Table III. Liver tumor background.

Table III.

Liver tumor background.

Characteristic	No. of patients (%)	Mean difference in CTCsa	P-valueb
Number of distant metastases			0.137
Liver metastasis only	18 (42)	1.67
Liver metastasis with extrahepatic metastasis	25 (58)	5.48
Time interval between the diagnosis of liver tumor			0.313
and PRFA, months
<12	32 (74)	3.03
≥12	11 (26)	6.36

a Total CTC number following PRFA minus CTC number prior to PRFA.

b Difference in total CTC number (post PRFA minus pre) divided into different groups according to each characteristic listed. P-values were obtained using an independent sample t-test or one-way analysis of variance test with post hoc test incuding LSD and Dunnett T3. PRFA, percutaneous radiofrequency ablation; CTCs, circulating tumor cells.

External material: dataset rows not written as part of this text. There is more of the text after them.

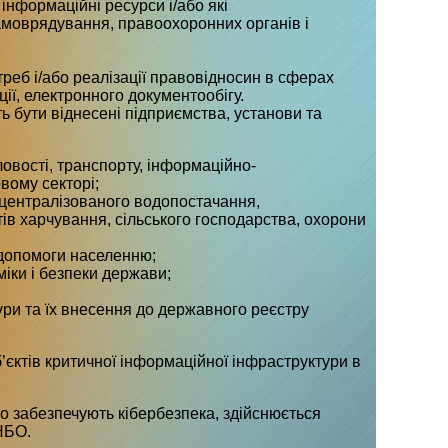
інформаційні ресурси і/або які
самоврядування, правоохоронних органів і
реб і/або реалізації правовідносин в сферах
ії, електронного документообігу.
ь бути віднесені підприємства, установи та
ловості, транспорту, інформаційно-
овому секторі;
централізованого водопостачання,
тів харчування, сільського господарства, охорони
 допомоги населенню;
іки і безпеки держави;
ури та їх внесення до державного реєстру
ктів критичної інформаційної інфраструктури в
що забезпечують кібербезпека, здійснюється
НБО.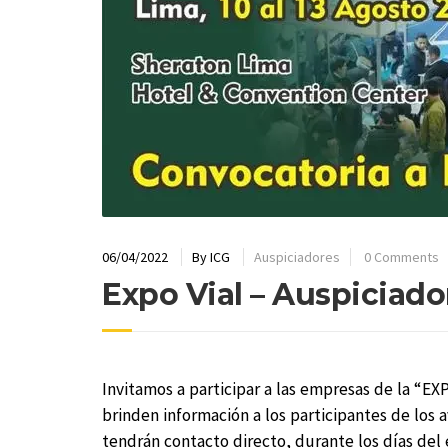
06/04/2022
By
ICG
Auspiciadores
0 Comments
Expo Vial – Auspiciado
Invitamos a participar a las empresas de la “E
brinden información a los participantes de los 
tendrán contacto directo, durante los días del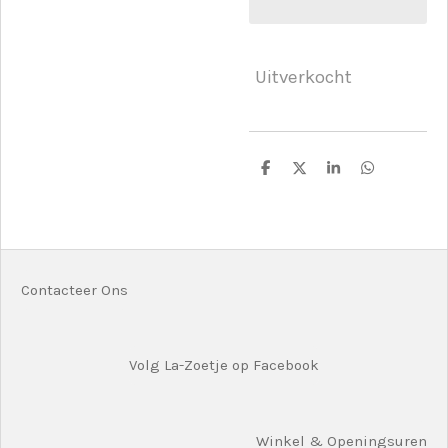
Uitverkocht
D
D
S
D
e
e
h
e
l
e
a
l
e
l
r
e
n
e
n
Contacteer Ons
Volg La-Zoetje op Facebook
Winkel & Openingsuren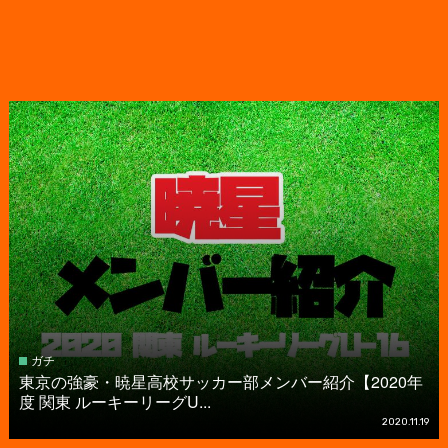
ガチ
東京の強豪・暁星高校サッカー部メンバー紹介【2020年
度 関東 ルーキーリーグU...
2020.11.19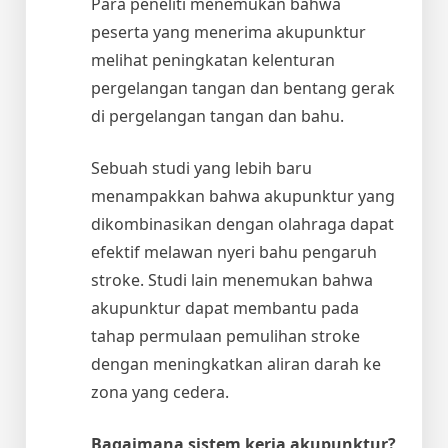
Para peneliti menemukan bahwa
peserta yang menerima akupunktur
melihat peningkatan kelenturan
pergelangan tangan dan bentang gerak
di pergelangan tangan dan bahu.
Sebuah studi yang lebih baru
menampakkan bahwa akupunktur yang
dikombinasikan dengan olahraga dapat
efektif melawan nyeri bahu pengaruh
stroke. Studi lain menemukan bahwa
akupunktur dapat membantu pada
tahap permulaan pemulihan stroke
dengan meningkatkan aliran darah ke
zona yang cedera.
Bagaimana sistem kerja akupunktur?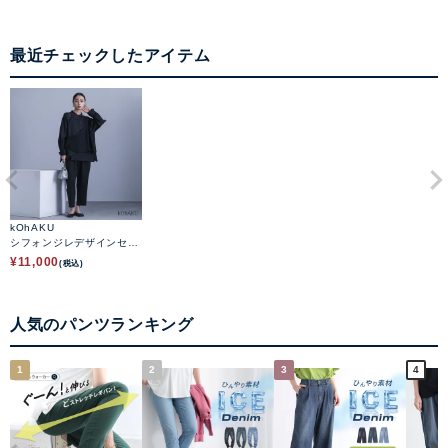
最近チェックしたアイテム
kOhAKU
シフォンジレデザインセッ
トアップ
¥
11,000
(税込)
人気のパンツランキング
1
2
3
4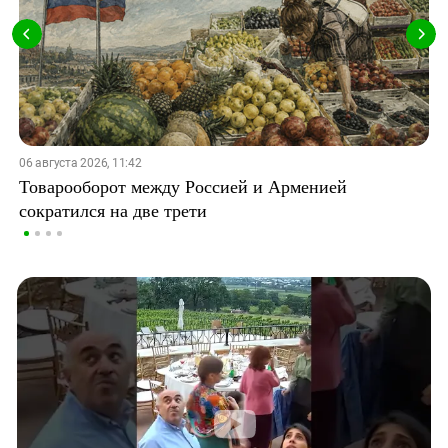
06 августа 2026, 11:42
Товарооборот между Россией и Арменией
сократился на две трети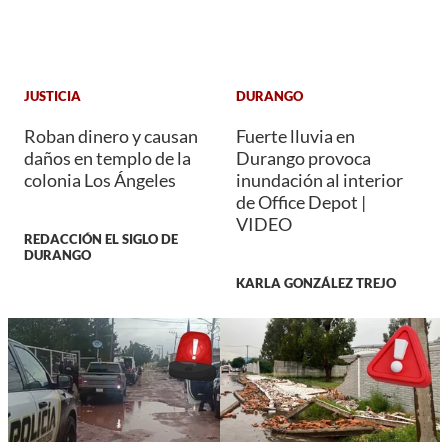
JUSTICIA
DURANGO
Roban dinero y causan
Fuerte lluvia en
daños en templo de la
Durango provoca
colonia Los Ángeles
inundación al interior
de Office Depot |
VIDEO
REDACCIÓN EL SIGLO DE
DURANGO
KARLA GONZÁLEZ TREJO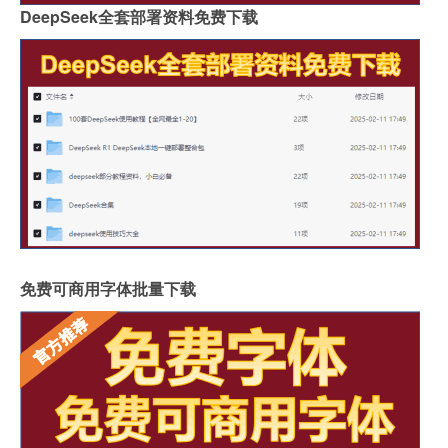
DeepSeek全套部署资料免费下载
免费可商用字体批量下载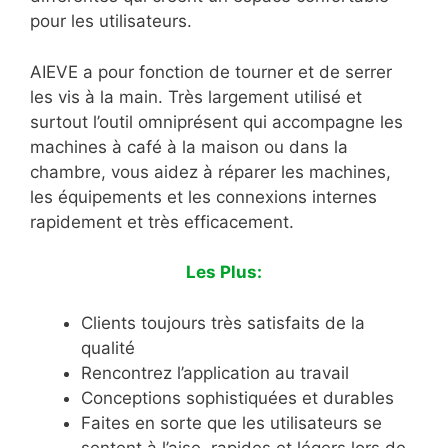
pour les utilisateurs.
AIEVE a pour fonction de tourner et de serrer
les vis à la main. Très largement utilisé et
surtout l’outil omniprésent qui accompagne les
machines à café à la maison ou dans la
chambre, vous aidez à réparer les machines,
les équipements et les connexions internes
rapidement et très efficacement.
Les Plus:
Clients toujours très satisfaits de la
qualité
Rencontrez l’application au travail
Conceptions sophistiquées et durables
Faites en sorte que les utilisateurs se
sentent à l’aise, rapides et légers lors de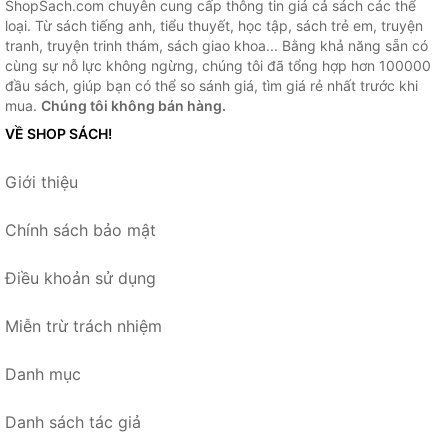
ShopSach.com chuyên cung cấp thông tin giá cả sách các thể
loại. Từ sách tiếng anh, tiểu thuyết, học tập, sách trẻ em, truyện
tranh, truyện trinh thám, sách giao khoa... Bằng khả năng sẵn có
cùng sự nỗ lực không ngừng, chúng tôi đã tổng hợp hơn 100000
đầu sách, giúp bạn có thể so sánh giá, tìm giá rẻ nhất trước khi
mua.
Chúng tôi không bán hàng.
VỀ SHOP SÁCH!
Giới thiệu
Chính sách bảo mật
Điều khoản sử dụng
Miễn trừ trách nhiệm
Danh mục
Danh sách tác giả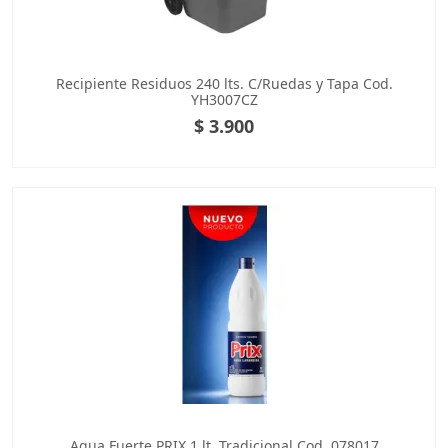
Recipiente Residuos 240 lts. C/Ruedas y Tapa Cod.
YH3007CZ
$ 3.900
Agua Fuerte PRIX 1 lt. Tradicional Cod. 078017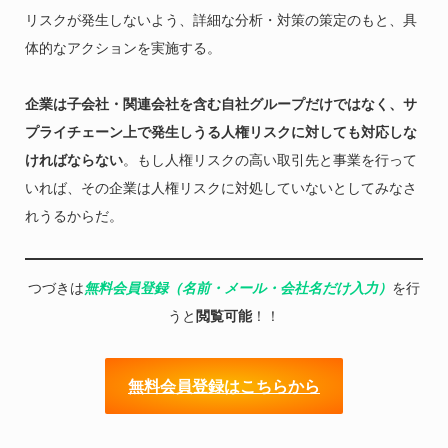
リスクが発生しないよう、詳細な分析・対策の策定のもと、具
体的なアクションを実施する。
企業は子会社・関連会社を含む自社グループだけではなく、サ
プライチェーン上で発生しうる人権リスクに対しても対応しな
ければならない
。もし人権リスクの高い取引先と事業を行って
いれば、その企業は人権リスクに対処していないとしてみなさ
れうるからだ。
つづきは
無料会員登録（名前・メール・会社名だけ入力）
を行
うと
閲覧可能
！！
無料会員登録はこちらから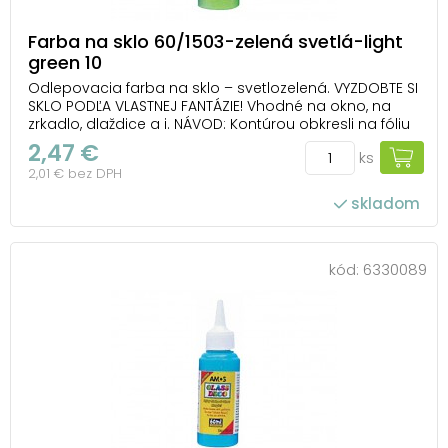
Farba na sklo 60/1503-zelená svetlá-light
green 10
Odlepovacia farba na sklo – svetlozelená. VYZDOBTE SI
SKLO PODĽA VLASTNEJ FANTÁZIE! Vhodné na okno, na
zrkadlo, dlaždice a i. NÁVOD: Kontúrou obkresli na fóliu
obrázok, nechaj ho 1-2 hodiny zaschnúť. Vyfarbi a po
2,47 €
ks
24 hodinách ho opatrne odlep z fólie a umiestni ho na
2,01 € bez DPH
zvolený povrch. Farba je...
skladom
kód:
6330089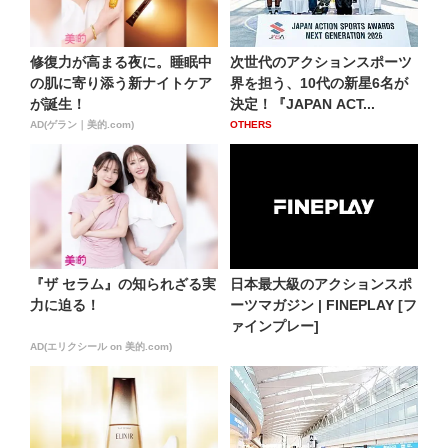
修復力が高まる夜に。睡眠中
次世代のアクションスポーツ
の肌に寄り添う新ナイトケア
界を担う、10代の新星6名が
が誕生！
決定！『JAPAN ACT...
AD(ゲラン｜美的.com)
OTHERS
『ザ セラム』の知られざる実
日本最大級のアクションスポ
力に迫る！
ーツマガジン | FINEPLAY [フ
ァインプレー]
AD(エリクシール on 美的.com)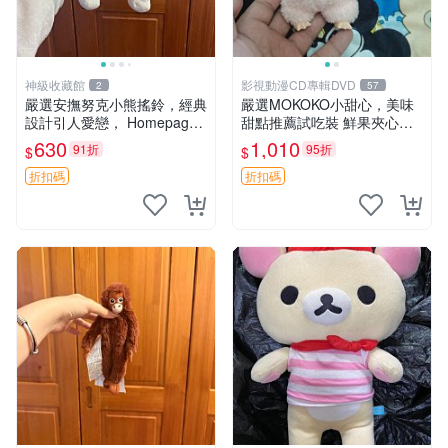
神級收藏館
影視動漫CD專輯DVD
2
57
嚴選安撫努克小熊搖鈴，經典
嚴選MOKOKO小甜心，美味
設計引人愛戀， Homepage
甜點推薦試吃裝 鮮果夾心糖
滿60元包運，不滿補差價！
果，甜蜜滋味享不停 薄荷草
630
1,010
91折
95折
$
$
安撫努克 小熊搖鈴 雙手搖動
莓 奶油心 60粒 mini小甜心糖
果，水果味夾心零食裝 心形
折扣碼
折扣碼
糖果 60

Total CTC level increases following PRFA, particularly the mesenchymal phenotype CTCs

After counting the three phenotype of CTCs separately (Fig. 1), it was revealed that the CTC-positive rate prior to PRFA was 88.4% (38/43), while that 3 days after PRFA was 97.7% (42/43). Of the 43 patients with liver tumors, the CTC level increased in 26 patients (60.5%) following PRFA (Fig. 2A and B). Compared with the CTC level prior to PRFA, the CTC level 3 days after PRFA was significantly increased (P=0.009) (Fig. 2C). Meanwhile, of the 26 patients who exhibited high total CTC levels following PRFA, 17 (65.4%) had increased mesenchymal phenotype CTCs, while the number of mesenchymal phenotype CTCs remained unchanged in 9 patients (34.6%) (Fig. 2D and E). It was demonstrated that an increasing number of mesenchymal phenotype CTCs (P=0.006) significantly contributed to the total increase in CTCs (Fig. 2F). In addition, CTC was not detected in 5 patients prior to PRFA, but 4 (80%) of them exhibited high CTC levels in the peripheral circulation 3 days after PRFA (Table IV). In addition to the CTC level, the changes in different CTC phenotypes following PRFA were evaluated. These results indicated that the level of CTCs, particularly the mesenchymal phenotype CTCs, is significantly increased following PRFA of liver tumors.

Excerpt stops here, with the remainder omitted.